Saved entries

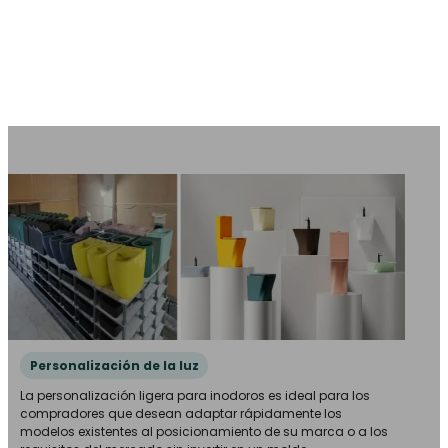
Personalización de la luz
La personalización ligera para inodoros es ideal para los
compradores que desean adaptar rápidamente los
modelos existentes al posicionamiento de su marca o a los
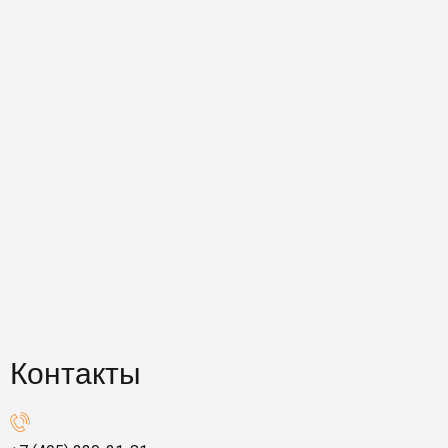
Контакты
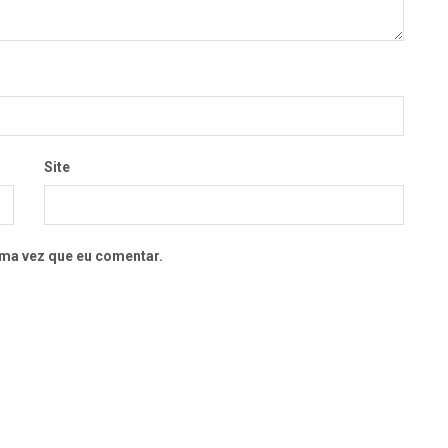
Site
ma vez que eu comentar.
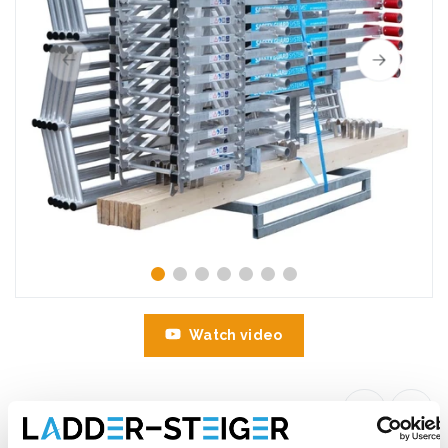
Watch video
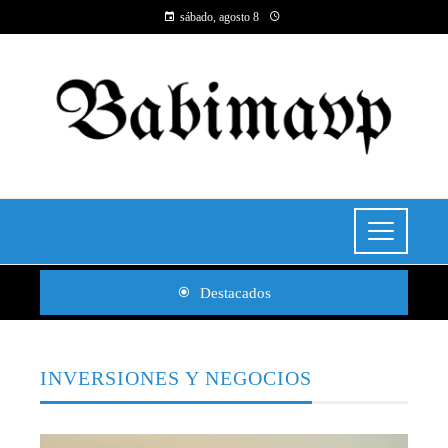
sábado, agosto 8
Destacados
INVERSIONES Y NEGOCIOS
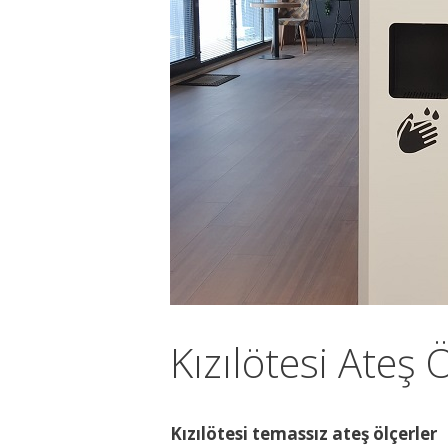
Kızılötesi Ateş 
Kızılötesi temassız ateş ölçerler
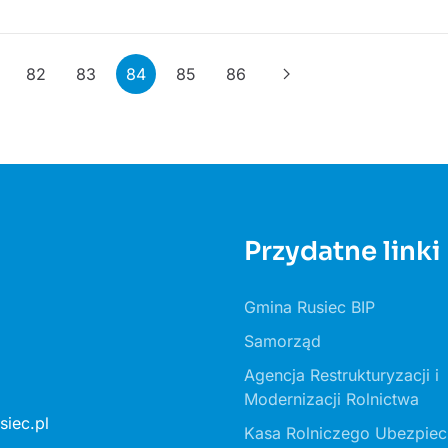
82
83
84
85
86
Przydatne linki
Gmina Rusiec BIP
Samorząd
Agencja Restrukturyzacji i
Modernizacji Rolnictwa
iec.pl
Kasa Rolniczego Ubezpiec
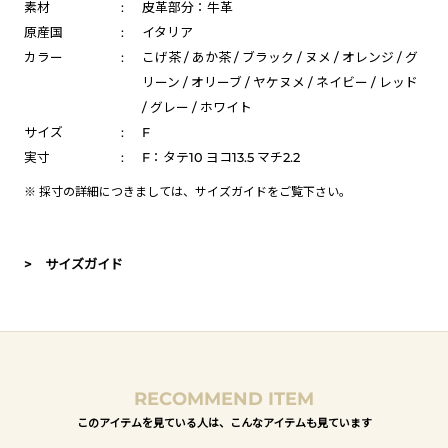
素材
:
皮革部分：牛革
原産国
:
イタリア
カラー
:
こげ茶 / あか茶 / ブラック / ヌメ / オレンジ / グ
リーン / オリーブ / ヤケヌメ / ネイビー / レッド
/ グレー / ホワイト
サイズ
:
F
実寸
:
F：タテ10 ヨコ13.5 マチ2.2
※ 採寸の詳細につきましては、
サイズガイド
をご覧下さい。
> サイズガイド
RECOMMEND ITEM
このアイテムを見ている人は、こんなアイテムも見ています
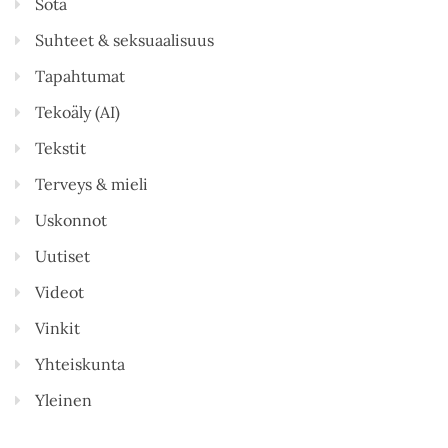
Sota
Suhteet & seksuaalisuus
Tapahtumat
Tekoäly (AI)
Tekstit
Terveys & mieli
Uskonnot
Uutiset
Videot
Vinkit
Yhteiskunta
Yleinen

Exercise directions: Leave out the pictures and retype every line above exactly.

Task solution:
Personalización de la luz
La personalización ligera para inodoros es ideal para los
compradores que desean adaptar rápidamente los
modelos existentes al posicionamiento de su marca o a los
Контакты
Site
ma vez que eu comentar.
Watch video
sábado, agosto 8
Destacados
INVERSIONES Y NEGOCIOS
Kızılötesi Ateş 
Kızılötesi temassız ateş ölçerler
82
83
84
85
86
Przydatne linki
Gmina Rusiec BIP
Samorząd
Agencja Restrukturyzacji i
Modernizacji Rolnictwa
iec.pl
Kasa Rolniczego Ubezpiec
素材
:
皮革部分：牛革
原産国
:
イタリア
カラー
:
こげ茶 / あか茶 / ブラック / ヌメ / オレンジ / グ
リーン / オリーブ / ヤケヌメ / ネイビー / レッド
/ グレー / ホワイト
サイズ
:
F
実寸
:
F：タテ10 ヨコ13.5 マチ2.2
※ 採寸の詳細につきましては、
サイズガイド
をご覧下さい。
> サイズガイド
RECOMMEND ITEM
このアイテムを見ている人は、こんなアイテムも見ています
Sota
Suhteet & seksuaalisuus
Tapahtumat
Tekoäly (AI)
Tekstit
Terveys & mieli
Uskonnot
Uutiset
Videot
Vinkit
Yhteiskunta
Yleinen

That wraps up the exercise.